» **Work task**:
Output every line of the entries from the line containing "Nabil B. (20)" through the last, exactly, with no other content.

Data excerpts:
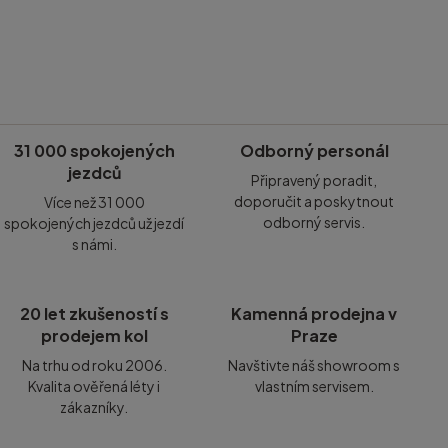
31 000 spokojených
Odborný personál
jezdců
Připravený poradit,
doporučit a poskytnout
Více než 31 000
odborný servis.
spokojených jezdců už jezdí
s námi.
20 let zkušeností s
Kamenná prodejna v
prodejem kol
Praze
Na trhu od roku 2006.
Navštivte náš showroom s
Kvalita ověřená léty i
vlastním servisem.
zákazníky.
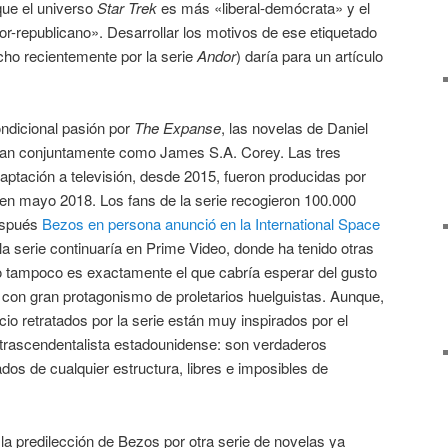
que el universo
Star Trek
es más «liberal-demócrata» y el
-republicano». Desarrollar los motivos de ese etiquetado
icho recientemente por la serie
Andor
) daría para un artículo
ndicional pasión por
The Expanse
, las novelas de Daniel
an conjuntamente como James S.A. Corey. Las tres
ptación a televisión, desde 2015, fueron producidas por
en mayo 2018. Los fans de la serie recogieron 100.000
espués
Bezos en persona anunció en la International Space
a serie continuaría en Prime Video, donde ha tenido otras
 tampoco es exactamente el que cabría esperar del gusto
 con gran protagonismo de proletarios huelguistas. Aunque,
io retratados por la serie están muy inspirados por el
 trascendentalista estadounidense: son verdaderos
dos de cualquier estructura, libres e imposibles de
a predilección de Bezos por otra serie de novelas ya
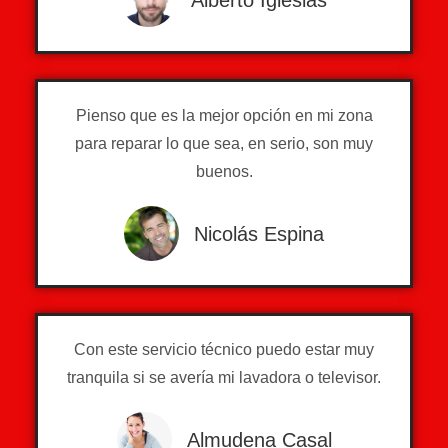
Pienso que es la mejor opción en mi zona
para reparar lo que sea, en serio, son muy
buenos.
Nicolás Espina
Con este servicio técnico puedo estar muy
tranquila si se avería mi lavadora o televisor.
Almudena Casal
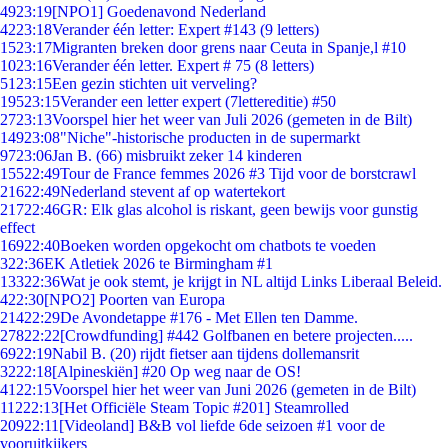
49
23:19
[NPO1] Goedenavond Nederland
42
23:18
Verander één letter: Expert #143 (9 letters)
15
23:17
Migranten breken door grens naar Ceuta in Spanje,l #10
10
23:16
Verander één letter. Expert # 75 (8 letters)
51
23:15
Een gezin stichten uit verveling?
195
23:15
Verander een letter expert (7lettereditie) #50
27
23:13
Voorspel hier het weer van Juli 2026 (gemeten in de Bilt)
149
23:08
"Niche"-historische producten in de supermarkt
97
23:06
Jan B. (66) misbruikt zeker 14 kinderen
155
22:49
Tour de France femmes 2026 #3 Tijd voor de borstcrawl
216
22:49
Nederland stevent af op watertekort
217
22:46
GR: Elk glas alcohol is riskant, geen bewijs voor gunstig
effect
169
22:40
Boeken worden opgekocht om chatbots te voeden
3
22:36
EK Atletiek 2026 te Birmingham #1
133
22:36
Wat je ook stemt, je krijgt in NL altijd Links Liberaal Beleid.
4
22:30
[NPO2] Poorten van Europa
214
22:29
De Avondetappe #176 - Met Ellen ten Damme.
278
22:22
[Crowdfunding] #442 Golfbanen en betere projecten.....
69
22:19
Nabil B. (20) rijdt fietser aan tijdens dollemansrit
32
22:18
[Alpineskiën] #20 Op weg naar de OS!
41
22:15
Voorspel hier het weer van Juni 2026 (gemeten in de Bilt)
112
22:13
[Het Officiële Steam Topic #201] Steamrolled
209
22:11
[Videoland] B&B vol liefde 6de seizoen #1 voor de
vooruitkijkers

» **Task answer**:
Nabil B. (20) rijdt fietser aan tijdens dollemansrit
32
22:18
[Alpineskiën] #20 Op weg naar de OS!
41
22:15
Voorspel hier het weer van Juni 2026 (gemeten in de Bilt)
112
22:13
[Het Officiële Steam Topic #201] Steamrolled
209
22:11
[Videoland] B&B vol liefde 6de seizoen #1 voor de
vooruitkijkers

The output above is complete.